When I wired up the Custom GPT a few days ago, I opened the Actions importer and watched it read my OpenAPI spec. Four seconds. It listed all eight tools — diagnose, routeByZip, getDoorStyles, getActivePromotions, getInspectionReferencePhotos, retrieveLabContext, costEstimate, submitInspection — and gave me a green checkmark.

I've been thinking about those four seconds. Not because it was fast. Because of what it was reading. Everything the import needed, I'd written for earlier reasons. The GPT showed up and asked for exactly those things.

That essay was about the pattern holding. This one is about what the pattern required — the specific things an agent needs from your API, and why that list looks so familiar.


OperationIds

ChatGPT's Actions importer will not import a spec without an operationId on every endpoint. Not "will display a warning." Will not import.

That sounds like a papercut. It isn't.

The operationId is the name an agent uses to reason about which tool to call. An agent deciding between post_api_v1_diagnose and post_api_v1_routeByZip is doing disambiguation work with names that carry no meaning. An agent choosing between diagnose and routeByZip is reading intent.

I'd added operationIds because MCP requires named operations to work correctly. By the time the GPT importer ran, they were already there.

Name your operations for what they do, not for where they live.


Absolute server URLs

Relative URLs break two things: Scalar's interactive doc renderer and ChatGPT's Actions importer. A stranger's agent has no idea what domain your API lives at. A relative /api/v1 path is not a locator. It's a fragment.

My spec declares a single absolute server: "url": "https://garagedoorscience.com". One line. Any agent that reads it knows where to send the request without asking.

Make your spec self-locating. The agent you haven't met yet is grateful.


Tool descriptions written for when to call them

A human developer figures out, over time, when to reach for each tool. An agent reads the description field and has to decide on the spot, with no second chance to ask.

"Returns diagnostic tree results" is a description of what the tool does. It tells the agent nothing about when to use it.

"Use this when a homeowner describes a symptom in their own words — 'my door won't close' or 'it makes a grinding noise.' Returns likely issues, typical cost range, urgency, and a DIY-safety flag for each." — that's a description that routes correctly.

The description field is not documentation. It's an instruction to an agent who is deciding, right now, whether this is the right tool. Write it that way.
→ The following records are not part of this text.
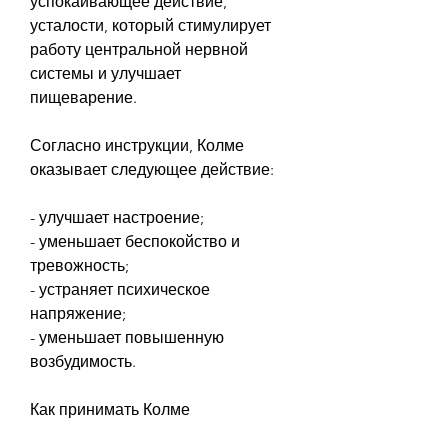
успокаивающее действие, 
усталости, который стимулирует 
работу центральной нервной 
системы и улучшает 
пищеварение.
Согласно инструкции, Колме 
оказывает следующее действие:
- улучшает настроение;
- уменьшает беспокойство и 
тревожность;
- устраняет психическое 
напряжение;
- уменьшает повышенную 
возбудимость.
Как принимать Колме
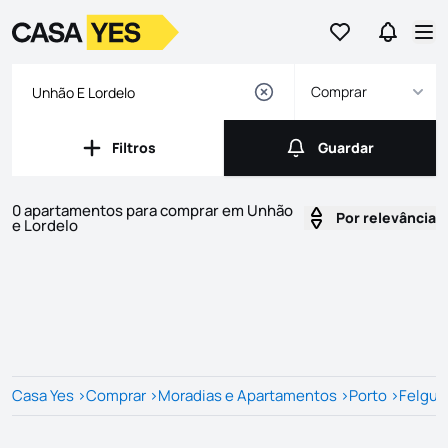
Ir para os favor
Ir para 
Logo
Ir para a homepage
Abr
Comprar
Filtros
Guardar
Filtros
Guardar
0 apartamentos para comprar em Unhão
Por relevância
e Lordelo
Imóveis
Lista de Imóveis
Casa Yes
>
Comprar
>
Moradias e Apartamentos
>
Porto
>
Felgue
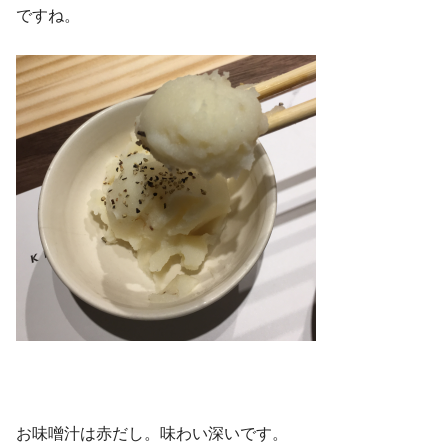
ですね。
お味噌汁は赤だし。味わい深いです。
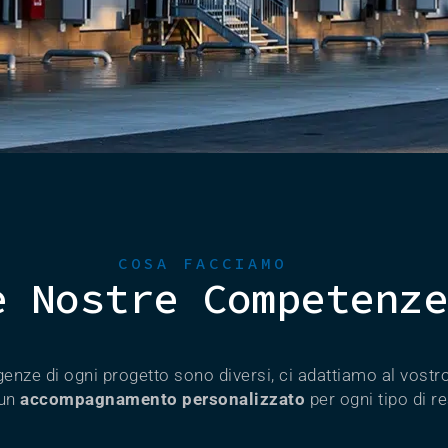
COSA FACCIAMO
e Nostre Competenze
sigenze di ogni progetto sono diversi, ci adattiamo al vo
 un
accompagnamento personalizzato
per ogni tipo di r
A public privacy policy URL

Not optional for the Custom GPT Store. Not optional for the /developers portal I built for issuing gds_live_ API keys. Anywhere you ask someone — human or automated — for consent before accessing your system, you need a stable URL to your privacy policy.
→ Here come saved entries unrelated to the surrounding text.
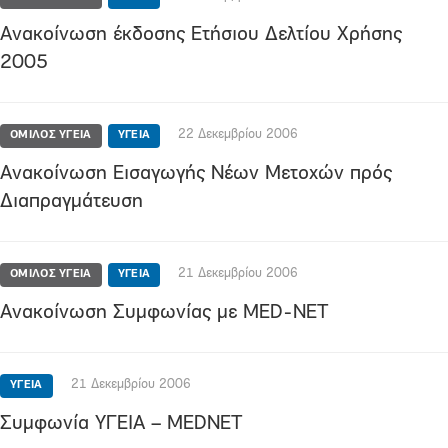
Ανακοίνωση έκδοσης Ετήσιου Δελτίου Χρήσης
2005
22 Δεκεμβρίου 2006
ΟΜΙΛΟΣ YΓΕΙΑ
ΥΓΕΙΑ
Ανακοίνωση Εισαγωγής Νέων Μετοχών πρός
Διαπραγμάτευση
21 Δεκεμβρίου 2006
ΟΜΙΛΟΣ YΓΕΙΑ
ΥΓΕΙΑ
Ανακοίνωση Συμφωνίας με MED-NET
21 Δεκεμβρίου 2006
ΥΓΕΙΑ
Συμφωνία ΥΓΕΙΑ – MEDNET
I'd written it three weeks earlier for the developers portal. It was already live. The GPT Store required it. It was there.

Write it once. Put it somewhere it won't move.


Clear error shapes

Agents treat HTTP status codes as semantic signals. 5xx means retry. 4xx means surface the error to the user. 404 means stop.

When you return 200 with {"error": "not found"} in the body, you've broken that logic. The agent retried successfully, got a 200, passed garbage upstream.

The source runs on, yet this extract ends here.